Please return all lines from the records below that include the string "accessibilità".

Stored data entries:

--------

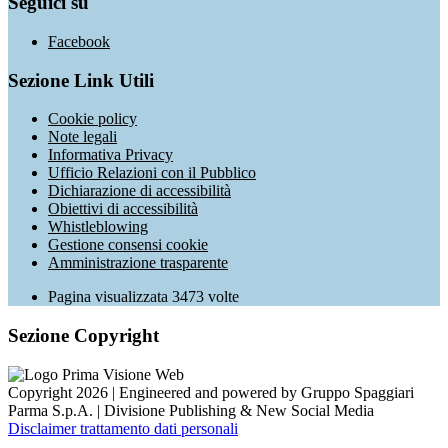
Seguici su
Facebook
Sezione Link Utili
Cookie policy
Note legali
Informativa Privacy
Ufficio Relazioni con il Pubblico
Dichiarazione di accessibilità
Obiettivi di accessibilità
Whistleblowing
Gestione consensi cookie
Amministrazione trasparente
Pagina visualizzata
3473
volte
Sezione Copyright
Copyright 2026 | Engineered and powered by Gruppo Spaggiari
Parma S.p.A. | Divisione Publishing & New Social Media
Disclaimer trattamento dati personali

--------

Result:
Dichiarazione di accessibilità
Obiettivi di accessibilità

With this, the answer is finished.